Obstacle Course Racing (OCR) is the Wild West of the athletic world right now. Every and any kind of training is being experimented with to help professionals ascend to the podium and give weekend warriors bragging rights over their brothers in arms.
The camps divide roughly into those coming from a Crossfit background that emphasizes strength, an endurance (running/skiing/triathlete) background that emphasizes speed and aerobic capacity and the American Ninja Warrior types that focus mainly on obstacle proficiency. With such a diversified field of athletes, it is no mystery why so many people are venturing across fitness paradigms to discover how truly multi-dimensional their strength is.
As a personal trainer, I have grazed on the many paradigms offered for OCR and tried my best to find the middle ground in my own training. It’s not easy, that’s for sure. Figuring out how to be strong, fast and still manage to complete the variety of obstacles they throw at us is a puzzle the majority of us are still trying to crack (Maybe all of us, considering there is no longer a reigning champ year in and year out at any championship obstacle race). But, one thing is for certain. There are fundamentals that transcend the specifics of almost all sports – strength, flexibility, speed, aerobic capacity and agility.

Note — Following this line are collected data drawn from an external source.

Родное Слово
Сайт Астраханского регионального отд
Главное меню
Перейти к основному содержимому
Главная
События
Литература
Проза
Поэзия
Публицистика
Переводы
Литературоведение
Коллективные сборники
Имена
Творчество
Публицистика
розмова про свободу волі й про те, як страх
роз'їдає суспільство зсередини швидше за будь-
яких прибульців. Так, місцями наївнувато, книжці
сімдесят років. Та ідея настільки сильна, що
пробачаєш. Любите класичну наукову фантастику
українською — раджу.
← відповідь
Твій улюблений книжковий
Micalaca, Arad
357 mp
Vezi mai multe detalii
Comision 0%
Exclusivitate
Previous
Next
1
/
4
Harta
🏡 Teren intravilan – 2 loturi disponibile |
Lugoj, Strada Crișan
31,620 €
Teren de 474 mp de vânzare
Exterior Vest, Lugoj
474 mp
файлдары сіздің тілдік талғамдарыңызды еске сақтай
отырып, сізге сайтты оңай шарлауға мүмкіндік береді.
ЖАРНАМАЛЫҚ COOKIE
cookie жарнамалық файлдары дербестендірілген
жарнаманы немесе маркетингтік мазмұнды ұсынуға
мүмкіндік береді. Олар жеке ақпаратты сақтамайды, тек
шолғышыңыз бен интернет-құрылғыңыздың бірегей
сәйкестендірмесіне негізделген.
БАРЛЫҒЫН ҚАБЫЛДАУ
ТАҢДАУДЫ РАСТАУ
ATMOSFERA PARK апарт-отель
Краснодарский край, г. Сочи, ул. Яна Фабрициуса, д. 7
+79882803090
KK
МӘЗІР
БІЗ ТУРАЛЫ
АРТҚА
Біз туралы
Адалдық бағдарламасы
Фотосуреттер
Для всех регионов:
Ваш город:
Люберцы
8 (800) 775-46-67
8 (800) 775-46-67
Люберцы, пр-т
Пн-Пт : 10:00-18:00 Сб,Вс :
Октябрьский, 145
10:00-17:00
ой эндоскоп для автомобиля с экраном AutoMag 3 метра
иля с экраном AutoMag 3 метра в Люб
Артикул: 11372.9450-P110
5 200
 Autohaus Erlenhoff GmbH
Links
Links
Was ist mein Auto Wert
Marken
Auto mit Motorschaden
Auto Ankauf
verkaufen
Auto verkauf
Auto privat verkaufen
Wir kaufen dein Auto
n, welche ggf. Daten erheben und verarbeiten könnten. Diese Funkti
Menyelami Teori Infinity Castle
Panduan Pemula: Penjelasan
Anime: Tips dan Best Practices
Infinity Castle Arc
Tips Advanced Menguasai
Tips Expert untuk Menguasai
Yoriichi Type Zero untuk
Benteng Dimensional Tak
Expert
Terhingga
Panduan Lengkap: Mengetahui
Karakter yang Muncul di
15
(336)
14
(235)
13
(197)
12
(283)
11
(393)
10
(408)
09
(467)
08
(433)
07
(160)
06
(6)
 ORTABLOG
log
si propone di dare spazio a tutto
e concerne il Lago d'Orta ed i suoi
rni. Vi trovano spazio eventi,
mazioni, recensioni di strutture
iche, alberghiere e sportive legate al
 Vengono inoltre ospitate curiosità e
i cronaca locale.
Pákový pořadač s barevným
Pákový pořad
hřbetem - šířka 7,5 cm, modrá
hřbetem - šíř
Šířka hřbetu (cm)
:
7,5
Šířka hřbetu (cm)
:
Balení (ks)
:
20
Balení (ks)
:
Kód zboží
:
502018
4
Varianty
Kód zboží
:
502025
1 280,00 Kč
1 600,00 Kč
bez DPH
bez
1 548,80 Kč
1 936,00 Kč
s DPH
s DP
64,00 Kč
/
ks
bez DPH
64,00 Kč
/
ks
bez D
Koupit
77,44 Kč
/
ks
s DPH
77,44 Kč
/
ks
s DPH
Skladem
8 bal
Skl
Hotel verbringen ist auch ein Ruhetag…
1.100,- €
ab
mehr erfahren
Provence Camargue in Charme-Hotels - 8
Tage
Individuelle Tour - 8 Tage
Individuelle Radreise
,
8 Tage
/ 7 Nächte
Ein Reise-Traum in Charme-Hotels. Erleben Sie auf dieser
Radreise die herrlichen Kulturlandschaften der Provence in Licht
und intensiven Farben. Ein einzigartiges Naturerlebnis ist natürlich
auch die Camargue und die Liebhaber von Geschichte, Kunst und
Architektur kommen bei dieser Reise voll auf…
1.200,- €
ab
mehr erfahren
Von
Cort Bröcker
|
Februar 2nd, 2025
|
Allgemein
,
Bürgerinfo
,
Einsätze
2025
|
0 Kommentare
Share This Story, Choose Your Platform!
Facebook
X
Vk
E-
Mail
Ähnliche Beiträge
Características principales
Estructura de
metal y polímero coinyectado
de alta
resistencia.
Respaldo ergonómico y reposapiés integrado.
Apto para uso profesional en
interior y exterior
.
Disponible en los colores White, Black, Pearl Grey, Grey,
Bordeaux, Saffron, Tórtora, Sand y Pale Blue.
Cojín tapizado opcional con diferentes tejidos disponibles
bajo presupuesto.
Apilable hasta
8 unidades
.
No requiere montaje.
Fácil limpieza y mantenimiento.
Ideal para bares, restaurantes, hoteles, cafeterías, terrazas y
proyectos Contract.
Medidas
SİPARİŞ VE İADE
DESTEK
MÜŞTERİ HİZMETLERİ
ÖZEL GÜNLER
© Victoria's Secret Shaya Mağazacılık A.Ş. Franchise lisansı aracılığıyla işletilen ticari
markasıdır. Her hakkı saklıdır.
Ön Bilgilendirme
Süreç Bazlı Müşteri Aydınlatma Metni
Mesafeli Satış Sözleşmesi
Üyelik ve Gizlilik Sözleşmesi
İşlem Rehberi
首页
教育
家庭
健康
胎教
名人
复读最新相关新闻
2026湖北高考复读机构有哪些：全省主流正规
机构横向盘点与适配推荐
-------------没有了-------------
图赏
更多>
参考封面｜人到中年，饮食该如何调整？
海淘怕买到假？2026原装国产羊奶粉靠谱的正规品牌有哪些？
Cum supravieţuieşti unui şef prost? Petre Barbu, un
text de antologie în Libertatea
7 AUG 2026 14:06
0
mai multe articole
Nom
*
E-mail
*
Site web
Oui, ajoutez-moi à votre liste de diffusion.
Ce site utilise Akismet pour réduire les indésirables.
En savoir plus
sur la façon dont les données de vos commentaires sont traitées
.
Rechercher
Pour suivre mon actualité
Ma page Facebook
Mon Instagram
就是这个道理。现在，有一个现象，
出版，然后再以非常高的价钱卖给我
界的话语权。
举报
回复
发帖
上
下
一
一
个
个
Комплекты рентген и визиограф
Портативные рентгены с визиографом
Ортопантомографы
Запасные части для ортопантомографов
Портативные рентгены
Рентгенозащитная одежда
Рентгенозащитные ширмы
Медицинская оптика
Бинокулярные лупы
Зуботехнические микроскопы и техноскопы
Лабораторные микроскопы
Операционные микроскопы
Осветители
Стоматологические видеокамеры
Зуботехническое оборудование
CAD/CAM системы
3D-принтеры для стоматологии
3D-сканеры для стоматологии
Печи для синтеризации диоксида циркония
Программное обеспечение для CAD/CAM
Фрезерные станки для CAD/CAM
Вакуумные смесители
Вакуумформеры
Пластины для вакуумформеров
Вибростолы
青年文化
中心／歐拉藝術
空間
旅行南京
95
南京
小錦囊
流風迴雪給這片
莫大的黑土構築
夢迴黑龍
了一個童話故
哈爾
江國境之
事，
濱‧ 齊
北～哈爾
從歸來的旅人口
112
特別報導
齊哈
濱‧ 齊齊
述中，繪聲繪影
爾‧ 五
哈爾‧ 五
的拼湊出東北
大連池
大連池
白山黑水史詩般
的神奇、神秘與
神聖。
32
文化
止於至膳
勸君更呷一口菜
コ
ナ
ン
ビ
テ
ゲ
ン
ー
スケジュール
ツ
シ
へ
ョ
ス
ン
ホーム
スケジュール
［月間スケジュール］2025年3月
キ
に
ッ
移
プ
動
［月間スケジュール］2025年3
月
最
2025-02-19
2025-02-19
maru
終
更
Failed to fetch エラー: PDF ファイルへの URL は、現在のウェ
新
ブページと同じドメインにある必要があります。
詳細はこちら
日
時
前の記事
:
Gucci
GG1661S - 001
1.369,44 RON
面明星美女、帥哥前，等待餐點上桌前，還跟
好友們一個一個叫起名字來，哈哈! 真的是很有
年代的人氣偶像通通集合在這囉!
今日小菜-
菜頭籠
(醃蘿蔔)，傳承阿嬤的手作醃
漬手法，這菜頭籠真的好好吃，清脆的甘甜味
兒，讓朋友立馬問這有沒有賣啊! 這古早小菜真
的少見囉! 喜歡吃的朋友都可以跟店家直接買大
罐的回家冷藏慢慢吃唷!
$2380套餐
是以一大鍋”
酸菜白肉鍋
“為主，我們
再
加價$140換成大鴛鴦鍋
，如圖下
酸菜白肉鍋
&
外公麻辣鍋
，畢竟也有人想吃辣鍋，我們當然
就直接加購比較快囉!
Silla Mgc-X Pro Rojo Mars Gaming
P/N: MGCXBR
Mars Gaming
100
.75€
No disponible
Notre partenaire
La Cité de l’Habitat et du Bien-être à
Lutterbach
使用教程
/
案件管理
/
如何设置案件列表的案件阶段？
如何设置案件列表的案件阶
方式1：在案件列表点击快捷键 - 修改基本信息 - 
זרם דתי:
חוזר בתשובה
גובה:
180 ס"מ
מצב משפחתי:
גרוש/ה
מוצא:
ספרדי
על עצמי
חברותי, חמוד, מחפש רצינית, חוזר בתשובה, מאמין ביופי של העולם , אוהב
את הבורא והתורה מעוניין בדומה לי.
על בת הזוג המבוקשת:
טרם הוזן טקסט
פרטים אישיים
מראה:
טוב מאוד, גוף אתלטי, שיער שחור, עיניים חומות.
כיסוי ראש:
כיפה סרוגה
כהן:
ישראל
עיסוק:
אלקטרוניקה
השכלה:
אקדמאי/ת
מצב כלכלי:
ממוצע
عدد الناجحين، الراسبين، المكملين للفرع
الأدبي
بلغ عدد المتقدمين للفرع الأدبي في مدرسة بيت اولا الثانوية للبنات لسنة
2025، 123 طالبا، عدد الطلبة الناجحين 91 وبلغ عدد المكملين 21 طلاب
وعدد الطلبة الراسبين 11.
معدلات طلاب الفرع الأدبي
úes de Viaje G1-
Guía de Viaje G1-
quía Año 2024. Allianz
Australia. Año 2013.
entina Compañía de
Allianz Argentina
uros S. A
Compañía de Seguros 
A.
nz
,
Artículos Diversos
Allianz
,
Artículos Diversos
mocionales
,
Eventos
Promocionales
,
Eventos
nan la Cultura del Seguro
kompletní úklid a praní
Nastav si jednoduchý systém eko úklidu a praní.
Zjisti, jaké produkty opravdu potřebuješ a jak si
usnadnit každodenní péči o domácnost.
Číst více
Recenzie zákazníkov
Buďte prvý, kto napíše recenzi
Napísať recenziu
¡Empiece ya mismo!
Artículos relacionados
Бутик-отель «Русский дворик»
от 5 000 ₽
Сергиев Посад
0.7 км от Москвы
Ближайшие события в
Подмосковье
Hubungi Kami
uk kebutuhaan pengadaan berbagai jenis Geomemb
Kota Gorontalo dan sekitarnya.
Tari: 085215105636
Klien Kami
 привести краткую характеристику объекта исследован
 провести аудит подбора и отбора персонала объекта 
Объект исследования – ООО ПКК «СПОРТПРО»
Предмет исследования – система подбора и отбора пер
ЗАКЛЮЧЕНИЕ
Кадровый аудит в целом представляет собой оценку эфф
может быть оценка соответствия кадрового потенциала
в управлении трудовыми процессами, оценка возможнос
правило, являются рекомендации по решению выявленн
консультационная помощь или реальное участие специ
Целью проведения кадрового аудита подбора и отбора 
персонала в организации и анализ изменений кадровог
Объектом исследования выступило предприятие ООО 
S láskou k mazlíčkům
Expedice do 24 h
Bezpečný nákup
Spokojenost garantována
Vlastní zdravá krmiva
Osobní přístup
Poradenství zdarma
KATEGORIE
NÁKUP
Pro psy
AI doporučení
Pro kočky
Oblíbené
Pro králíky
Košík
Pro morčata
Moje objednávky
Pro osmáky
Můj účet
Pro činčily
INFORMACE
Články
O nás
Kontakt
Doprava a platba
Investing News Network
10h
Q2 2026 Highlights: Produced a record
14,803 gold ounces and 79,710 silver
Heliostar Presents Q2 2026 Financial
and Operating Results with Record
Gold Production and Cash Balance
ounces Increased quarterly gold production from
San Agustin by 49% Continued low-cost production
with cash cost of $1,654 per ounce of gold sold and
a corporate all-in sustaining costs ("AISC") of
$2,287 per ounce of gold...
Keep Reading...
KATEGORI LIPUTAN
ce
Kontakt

It is agility, the last of these aspects of athleticism, which is neglected by most OCR training regimens.
Despite this neglect, agility, or what colloquially we refer to as “fast feet”, is crucial in OCR because it will help you navigate tough terrain, especially when running downhill or down stairs, more efficiently.
At Squaw Valley, during the Spartan World Championships, a lot of the downhill running was done over scraggy rocks that provided countless opportunities to misstep, potentially injure one’s self, and ultimately lose a lot of time.
Due to the fact that downhill running naturally aids recovery and is generally easier for everyone, skills that will improve your efficiency are often overlooked. Yet this lack of development shows. I cannot tell you how often I see people at a stadium trudging down stairs they should be running because they can’t pick up their feet. Don’t let this be you.
By incorporating 5-10 minutes of jump roping everyday, you can significantly improve the quickness of your feet and your ability to explode off your toes. You will simultaneously strengthen the neuro-muscular connections between your brain and your feet, giving you greater precision and conscious control over them.
Jump Rope Workout
Try a simple 1 minute on, 30 second rest for 15 minutes (for ten full minutes of jump roping). My wrestling coach in high school had me do this to teach me how to maneuver around the ring and develop rhythm in my movements. If this gets boring or too easy, do it on one leg, or alternate between legs.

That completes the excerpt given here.